Thousands of elderly people are released from U.S. prisons each year, and advocates say states urgently need to scale up their capacity to provide them with compassionate care.

Amisha Nakhwa/Unsplash

Why Elderly Incarcerated People Struggle to Find Care After Prison

Thousands of elderly people are released from U.S. prisons each year, and advocates say states urgently need to scale up their capacity to provide them with compassionate care.


When Michael Jarrett was released to the 60 West nursing home in 2016, after over three decades in prison, it felt like he had died and gone to heaven. The home is a long-term care facility in Rocky Hill, Connecticut, that caters specifically to people affected by the criminal legal system. In a recent call with The Appeal, Jarrett, now 71 and facing various health issues, expressed relief at having a place to live that was not a prison or a shelter.

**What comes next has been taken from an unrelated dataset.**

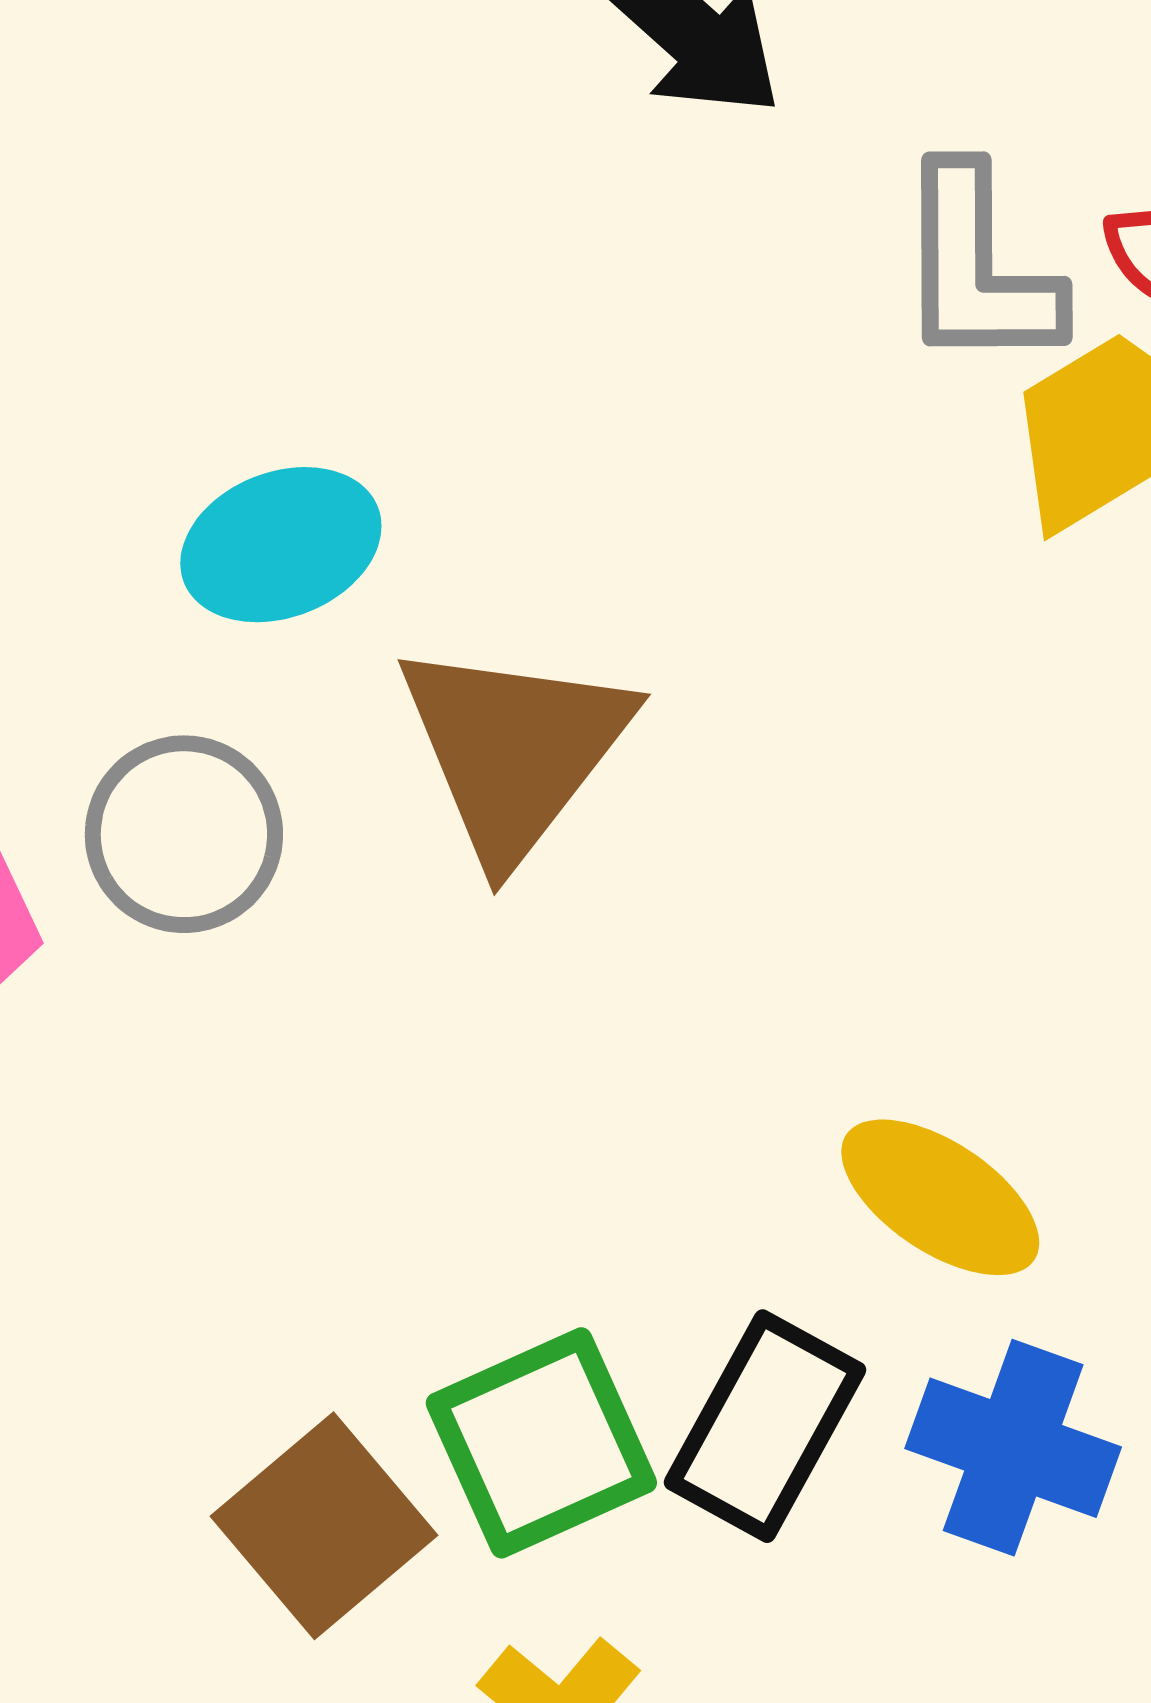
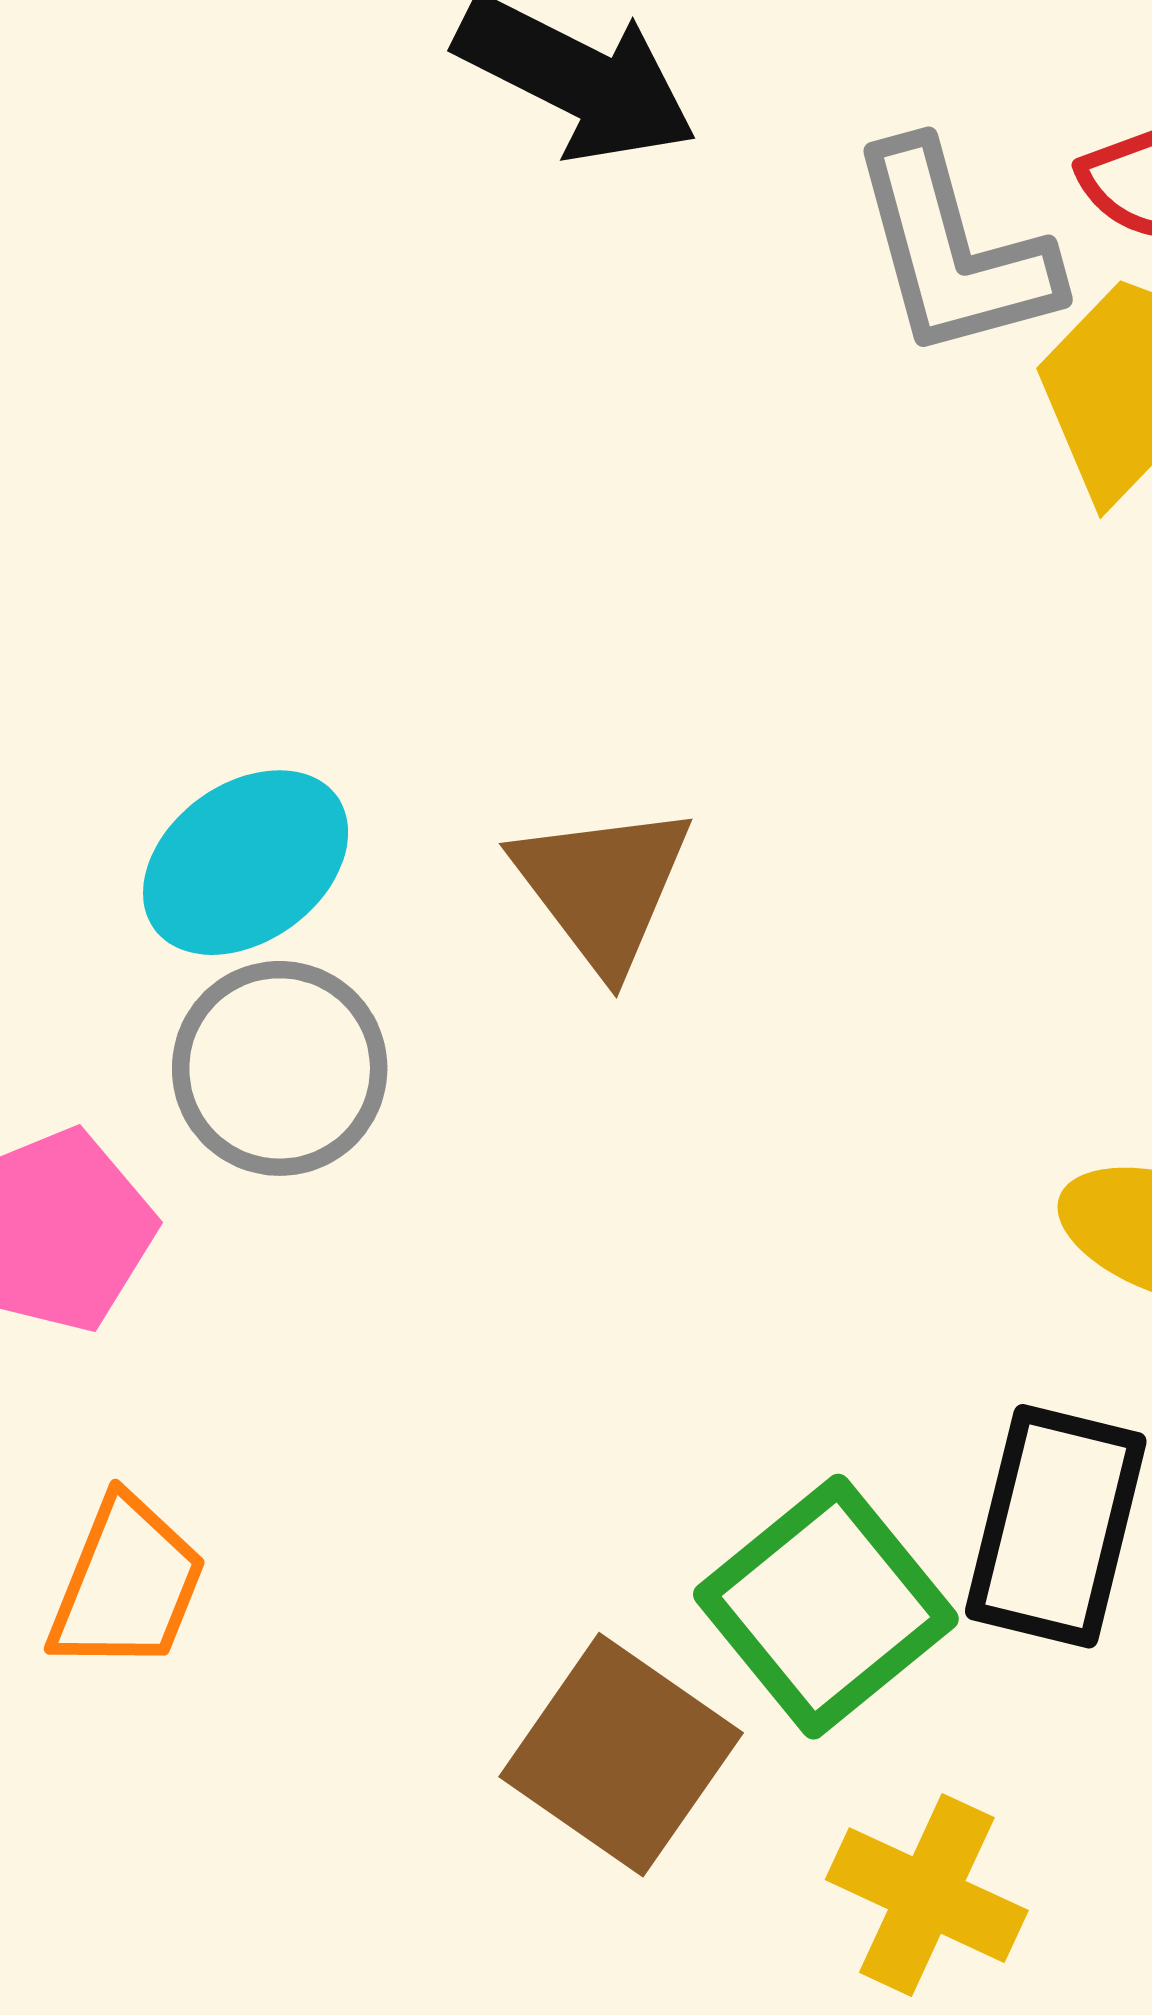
cyan ellipse: (281, 545) -> (246, 863), moved
brown triangle: (514, 750) -> (603, 887), size x0.7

At 60 West, Jarrett can play games and participate in activities—which, before the pandemic, included trips to restaurants and sporting events. The facility also provides him with clothing and other essentials. After more than three decades of incarceration, Jarrett said it’s comforting to finally have a safe space for his personal belongings. He’s learned how to use a cell phone and a tablet with the help of the facility’s technology support staff, nicknamed the Geek Squad. But, most importantly, Jarrett said, he feels like the staff members at 60 West are invested in his well-being. “This place really tries to take care of the people that are here,” he said.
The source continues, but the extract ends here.